Directions for this task:
Write only the number of lines in the entries that hold the string "Notarzt".

─── Source records ───

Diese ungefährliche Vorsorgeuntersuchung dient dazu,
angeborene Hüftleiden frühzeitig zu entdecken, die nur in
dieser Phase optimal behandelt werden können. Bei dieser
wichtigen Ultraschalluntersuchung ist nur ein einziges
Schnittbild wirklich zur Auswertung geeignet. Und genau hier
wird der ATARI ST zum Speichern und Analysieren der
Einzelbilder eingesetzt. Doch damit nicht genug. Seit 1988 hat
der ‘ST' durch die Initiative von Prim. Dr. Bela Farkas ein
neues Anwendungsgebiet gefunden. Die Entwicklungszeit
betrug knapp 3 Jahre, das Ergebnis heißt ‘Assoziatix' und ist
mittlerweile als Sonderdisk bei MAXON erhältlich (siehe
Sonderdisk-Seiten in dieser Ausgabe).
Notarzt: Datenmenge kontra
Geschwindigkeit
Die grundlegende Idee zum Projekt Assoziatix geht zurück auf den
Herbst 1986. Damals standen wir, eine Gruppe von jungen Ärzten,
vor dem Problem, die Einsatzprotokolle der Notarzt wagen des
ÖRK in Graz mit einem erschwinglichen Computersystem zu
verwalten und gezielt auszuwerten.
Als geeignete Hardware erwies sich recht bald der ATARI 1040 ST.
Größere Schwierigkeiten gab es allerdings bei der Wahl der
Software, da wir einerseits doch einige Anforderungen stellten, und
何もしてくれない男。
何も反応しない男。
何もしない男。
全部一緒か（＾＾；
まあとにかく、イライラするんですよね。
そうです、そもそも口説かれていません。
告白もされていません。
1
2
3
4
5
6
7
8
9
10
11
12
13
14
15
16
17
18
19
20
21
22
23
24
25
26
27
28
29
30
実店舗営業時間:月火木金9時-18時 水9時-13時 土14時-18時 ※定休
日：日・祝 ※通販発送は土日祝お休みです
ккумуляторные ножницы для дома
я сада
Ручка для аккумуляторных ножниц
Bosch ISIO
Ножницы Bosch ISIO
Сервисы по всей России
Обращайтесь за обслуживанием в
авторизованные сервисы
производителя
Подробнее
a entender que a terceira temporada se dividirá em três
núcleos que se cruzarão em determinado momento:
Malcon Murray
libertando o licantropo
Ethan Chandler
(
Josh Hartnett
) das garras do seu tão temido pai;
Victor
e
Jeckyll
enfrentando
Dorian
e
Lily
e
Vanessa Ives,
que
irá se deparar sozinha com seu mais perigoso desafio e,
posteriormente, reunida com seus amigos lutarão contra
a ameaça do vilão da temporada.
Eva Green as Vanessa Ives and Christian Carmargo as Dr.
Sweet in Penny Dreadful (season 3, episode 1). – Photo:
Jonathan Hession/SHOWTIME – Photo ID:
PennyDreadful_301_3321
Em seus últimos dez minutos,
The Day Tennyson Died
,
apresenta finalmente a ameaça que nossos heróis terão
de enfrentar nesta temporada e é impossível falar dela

───

Written reply:
2